Il était impossible, en septembre 2012, de passer sur la Place des festivals sans remarquer une sorte d’arc de triomphe constitué de palettes dont l’architecture, quoique manifestement éphémère, faisait écho à celle du Musée d’art contemporain. Il était fascinant de voir comment l’installation intitulée Forêt II, par sa stabilité rassurante, par l’ombre discrète qu’elle offrait à celui qui s’aventurait à l’intérieur, apprivoisait le public, le gagnait peu à peu à sa cause. Sans chercher à plaire, l’œuvre peu à peu plaisait. On s’amusait à passer d’une porte à l’autre. On s’asseyait pour lire sur des palettes disposées comme des bancs. On s’initiait sans peine à l’art actuel. On commençait à réfléchir, à penser au bois coupé pour construire ces palettes sur lesquelles sont entassés tous ces biens que l’humain développé surconsomme. L’art actuel avait quelque chose à dire. On pouvait le comprendre.
On a pu voir encore à Montréal en 2012, dans le quartier des Récollets, une autre œuvre architecturale réalisée par Phil Allard en collaboration, comme la précédente, avec Justin Duchesneau. Courtepointe se présentait comme une immense couverture colorée qui descendait du toit de la Fonderie Darling jusque dans la rue. L’œuvre venait parasiter par sa structure molle les lignes rigides de l’architecture industrielle. Composée de caisses de plastique multicolores, elle contrastait avec le revêtement de briques du bâtiment. Envahissante comme ces objets de plastique qui ne sont pas recyclés, déplacée aussi assurément, mais néanmoins attirante. Celui qui se glissait sous cette étrange couverture ne se lassait pas de regarder les multiples dessins géométriques composés par les ombres que projetaient les fonds des caisses. Il pouvait alors commencer à penser au contraste entre la courtepointe traditionnelle agencée patiemment par les femmes dans les siècles passés à l’aide des chutes de tissus et les produits manufacturés dont nous nous débarrassons avant qu’ils ne soient usés.

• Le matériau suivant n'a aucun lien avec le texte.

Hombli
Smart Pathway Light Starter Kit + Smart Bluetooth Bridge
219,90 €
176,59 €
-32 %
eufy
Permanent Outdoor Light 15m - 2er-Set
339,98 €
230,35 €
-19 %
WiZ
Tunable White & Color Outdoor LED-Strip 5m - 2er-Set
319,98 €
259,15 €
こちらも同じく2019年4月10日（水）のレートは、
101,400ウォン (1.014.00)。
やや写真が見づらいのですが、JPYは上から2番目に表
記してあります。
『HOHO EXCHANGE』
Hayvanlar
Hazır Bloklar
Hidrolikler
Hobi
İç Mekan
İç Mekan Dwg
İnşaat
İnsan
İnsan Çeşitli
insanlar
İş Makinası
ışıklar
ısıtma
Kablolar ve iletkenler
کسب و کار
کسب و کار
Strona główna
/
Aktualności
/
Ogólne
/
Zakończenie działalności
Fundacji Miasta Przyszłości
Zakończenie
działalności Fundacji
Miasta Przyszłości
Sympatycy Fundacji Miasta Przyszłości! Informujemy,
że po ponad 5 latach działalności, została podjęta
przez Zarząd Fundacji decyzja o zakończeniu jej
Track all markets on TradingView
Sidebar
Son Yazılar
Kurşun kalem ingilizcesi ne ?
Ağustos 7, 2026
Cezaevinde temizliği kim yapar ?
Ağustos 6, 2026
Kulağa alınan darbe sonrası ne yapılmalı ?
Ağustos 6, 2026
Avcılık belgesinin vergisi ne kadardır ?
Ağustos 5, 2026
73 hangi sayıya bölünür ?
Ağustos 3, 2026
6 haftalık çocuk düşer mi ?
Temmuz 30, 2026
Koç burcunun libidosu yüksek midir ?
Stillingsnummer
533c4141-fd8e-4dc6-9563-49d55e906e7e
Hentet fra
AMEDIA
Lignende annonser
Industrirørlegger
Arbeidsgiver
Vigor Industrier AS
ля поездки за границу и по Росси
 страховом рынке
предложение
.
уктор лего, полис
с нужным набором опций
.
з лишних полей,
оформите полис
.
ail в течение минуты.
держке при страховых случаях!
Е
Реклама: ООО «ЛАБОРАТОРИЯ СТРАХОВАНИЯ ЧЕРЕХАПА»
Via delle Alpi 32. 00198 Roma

Dans l’entretien que Phil Allard m’a accordé, l’artiste me disait qu’il a eu, lors du festival d’art urbain Walk and Talk 2012 aux Açores, l’occasion de constater que son art parle bien au public. Il a promené, dans les rues de Ponta Delgada, la capitale de l’île de São Miguel, une énorme sphère constituée de bouteilles et de caisses de plastique retenues dans un filet de pêche. Il a poussé la sculpture intitulée Spaceball sur un passage pour piétons, l’a installée devant une porte et même dans une ruelle dont elle bloquait l’accès. Certes, l’œuvre est belle avec ses transparences et ses couleurs vives, mais elle est aussi dérangeante. Les pêcheurs avec qui l’artiste a parlé comprenaient très bien qu’elle représentait ces déchets de plastique qui flottent autour de l’île et se prennent dans leurs filets. Mais ils comprenaient en même temps que ce problème qui est le leur est aussi celui du monde, envahi aujourd’hui par des produits dérivés du pétrole.

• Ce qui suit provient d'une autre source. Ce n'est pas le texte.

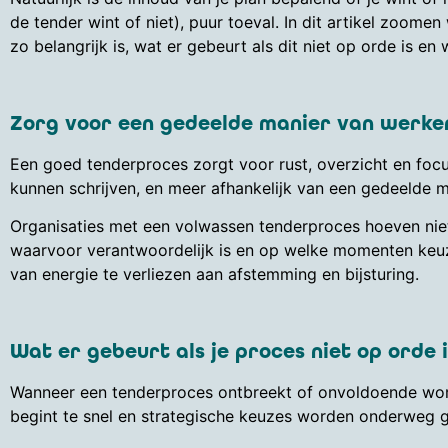
de tender wint of niet), puur toeval. In dit artikel zoom
zo belangrijk is, wat er gebeurt als dit niet op orde is 
Zorg voor een gedeelde manier van werke
Een goed tenderproces zorgt voor rust, overzicht en focus
kunnen schrijven, en meer afhankelijk van een gedeelde 
Organisaties met een volwassen tenderproces hoeven niet
waarvoor verantwoordelijk is en op welke momenten keuze
van energie te verliezen aan afstemming en bijsturing.
Wat er gebeurt als je proces niet op orde i
Wanneer een tenderproces ontbreekt of onvoldoende wordt g
begint te snel en strategische keuzes worden onderweg gem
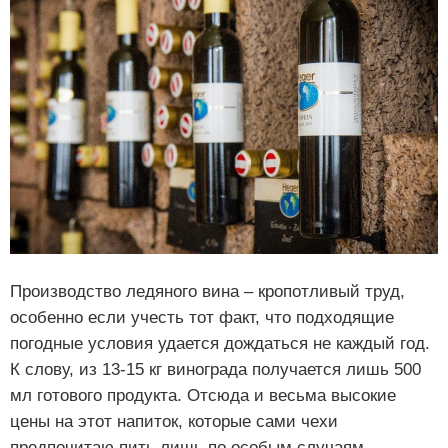
Производство ледяного вина – кропотливый труд,
особенно если учесть тот факт, что подходящие
погодные условия удается дождаться не каждый год.
К слову, из 13-15 кг винограда получается лишь 500
мл готового продукта. Отсюда и весьма высокие
цены на этот напиток, которые сами чехи
предпочитаю пить лишь по особым случаям.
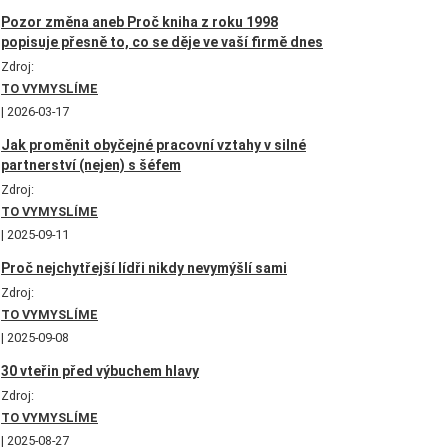
Pozor změna aneb Proč kniha z roku 1998
popisuje přesně to, co se děje ve vaší firmě dnes
Zdroj:
TO VYMYSLÍME
2026-03-17
Jak proměnit obyčejné pracovní vztahy v silné
partnerství (nejen) s šéfem
Zdroj:
TO VYMYSLÍME
2025-09-11
Proč nejchytřejší lídři nikdy nevymýšlí sami
Zdroj:
TO VYMYSLÍME
2025-09-08
30 vteřin před výbuchem hlavy
Zdroj:
TO VYMYSLÍME
2025-08-27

Est-ce à dire qu’un artiste qui souhaite que son travail soit vu par un assez grand nombre de gens ne doive pas exposer dans un centre d’artistes ? Non, mais il aura alors intérêt à choisir une galerie qui ait pignon sur rue. C’est précisément le cas de la Galerie articule qui a accueilli l’exposition Power Play juste avant la période des fêtes. Phil Allard y poursuivait son propos sur l’environnement en recyclant en œuvres d’art des affiches électorales. D’ailleurs, ces panneaux de coroplast sont impossibles à recycler autrement à cause des boues toxiques contenues dans l’encre d’imprimerie. Mais la contestation sociale peut aussi se lire dans le fait que les visages de tous ces politiciens, qui ont été placardés à grand frais dans les rues de la ville, ont été découpés en tranches très fines pour constituer des tableaux abstraits géométriques d’un extrême raffinement. Les passants qui empruntaient la rue Fairmount pouvaient voir l’artiste faire un château de cartes. Intrigués, ils s’approchaient, se risquaient à entrer. Ils constataient alors avec étonnement qu’il s’agissait de cartes de crédit. Rien de plus instable qu’un château de cartes, rien de plus précaire que le château en Espagne que l’on construit à crédit. Un geste maladroit et il s’écroulait, comme l’économie qui est au plus mal dans certains pays.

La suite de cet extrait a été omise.